BREDA, the Netherlands – Dockwise says its subsidiary Dockwise White Marlin has entered into agreements to acquire around 54% of the shares in Dutch competitor Fairstar Heavy Transport.
Some of the agreements are unconditional and will be completed shortly. Others remain conditional, and completion is subject to approval at an AGM of financing these purchases by issuing new shares in Dockwise.
If Dockwise shareholders approve the plan, the company would then offer to acquire all remaining shares for cash.
Acquiring Fairstar’s fleet of transportation vessels, Dockwise says, would allow the group to better serve rapidly growing demand in the global oil and gas industry, and reduce Dockwise’s dependence on short-term upstream contracts.

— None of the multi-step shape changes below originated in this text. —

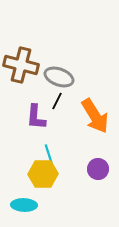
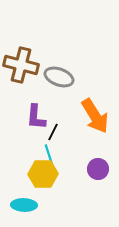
black line: moved 4 px left, 31 px down
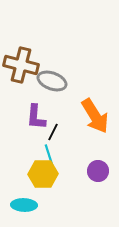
gray ellipse: moved 7 px left, 4 px down
purple circle: moved 2 px down
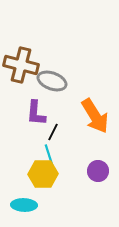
purple L-shape: moved 4 px up
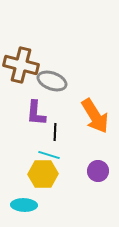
black line: moved 2 px right; rotated 24 degrees counterclockwise
cyan line: rotated 55 degrees counterclockwise
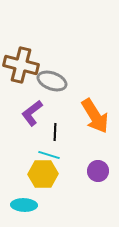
purple L-shape: moved 4 px left; rotated 48 degrees clockwise
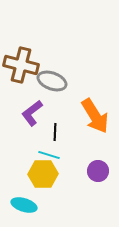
cyan ellipse: rotated 15 degrees clockwise
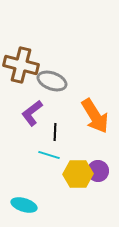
yellow hexagon: moved 35 px right
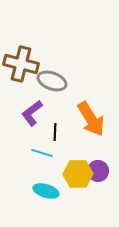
brown cross: moved 1 px up
orange arrow: moved 4 px left, 3 px down
cyan line: moved 7 px left, 2 px up
cyan ellipse: moved 22 px right, 14 px up
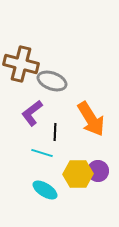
cyan ellipse: moved 1 px left, 1 px up; rotated 15 degrees clockwise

CEO André Goedée said: “Fairstar’s growing position in downstream processing projects, including LNG module transportation developments such as Gorgon and Ichthys, is highly complementary to Dockwise’s existing market strengths. The transaction powerfully enhances our ability to provide our clients throughout the oil and gas industry with the diverse and project specific services they require.”
Fairstar’s boards, however, say the conditional share offer undervalues Fairstar’s business, and should be rejected.
They consider the Dockwise offer to be opportunistic and overlooking factors such as the replacement cost of the Fairstar fleet, and the value of the company’s order book.
CEO Philip Adkins said: “Fairstar has demonstrated remarkable success building an order book of almost $300 million with a modern, four-vessel fleet. We have been awarded a series of high value, multi-voyage contracts for energy infrastructure projects for onshore LNG, as well as offshore field developments. In every single contract award, we have competed against Dockwise and won…The Dockwise offer is a clear confirmation of their failure to compete at the high value segment of the market.”